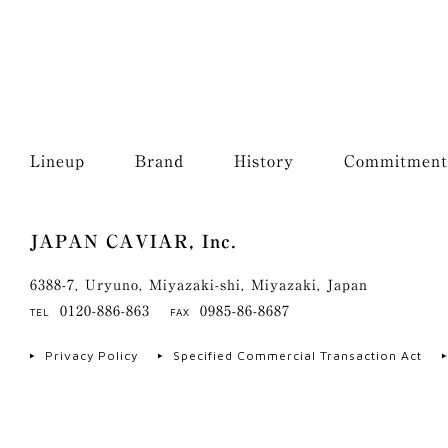
Lineup
Brand
History
Commitment
JAPAN CAVIAR, Inc.
6388-7, Uryuno, Miyazaki-shi, Miyazaki, Japan
0120-886-863
0985-86-8687
TEL
FAX
Privacy Policy
Specified Commercial Transaction Act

* * * * * * *

◆ **Your objective**
Find the line that contains "6388-7, Uryuno, Miyazaki-shi, Miyazaki, Japan". Copy it and every line after it to the end of the records, exactly, and nothing more.

◆ **Response**
6388-7, Uryuno, Miyazaki-shi, Miyazaki, Japan
0120-886-863
0985-86-8687
TEL
FAX
Privacy Policy
Specified Commercial Transaction Act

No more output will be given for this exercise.